» **Work required**
Transcribe the listing in full, excluding any pictures.

» **Supplied data**

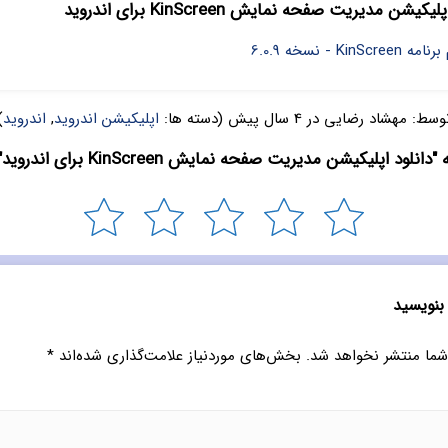
یشن مدیریت صفحه نمایش KinScreen برای اندروید
Ki - نسخه 6.0.9
وسط:
مهشاد رضایی
در
4 سال پیش
(دسته ها:
اپلیکیشن اندروید
,
اندروید
)
نلود اپلیکیشن مدیریت صفحه نمایش KinScreen برای اندروید" چیست؟
 بنویسید
شما منتشر نخواهد شد.
بخش‌های موردنیاز علامت‌گذاری شده‌اند
*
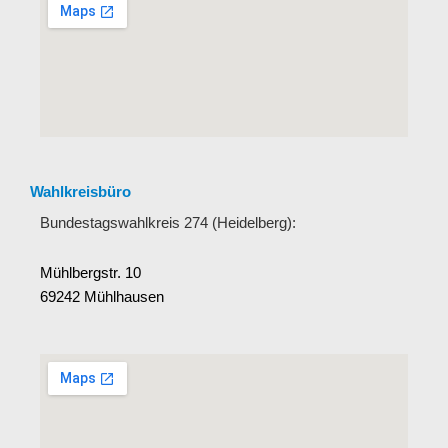
Wahlkreisbüro
Bundestagswahlkreis 274 (Heidelberg):
Mühlbergstr. 10
69242 Mühlhausen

» **Solution for this problem**
یشن مدیریت صفحه نمایش KinScreen برای اندروید
Ki - نسخه 6.0.9
وسط:
مهشاد رضایی
در
4 سال پیش
(دسته ها:
اپلیکیشن اندروید
,
اندروید
)
نلود اپلیکیشن مدیریت صفحه نمایش KinScreen برای اندروید" چیست؟
 بنویسید
شما منتشر نخواهد شد.
بخش‌های موردنیاز علامت‌گذاری شده‌اند
*
Wahlkreisbüro
Bundestagswahlkreis 274 (Heidelberg):
Mühlbergstr. 10
69242 Mühlhausen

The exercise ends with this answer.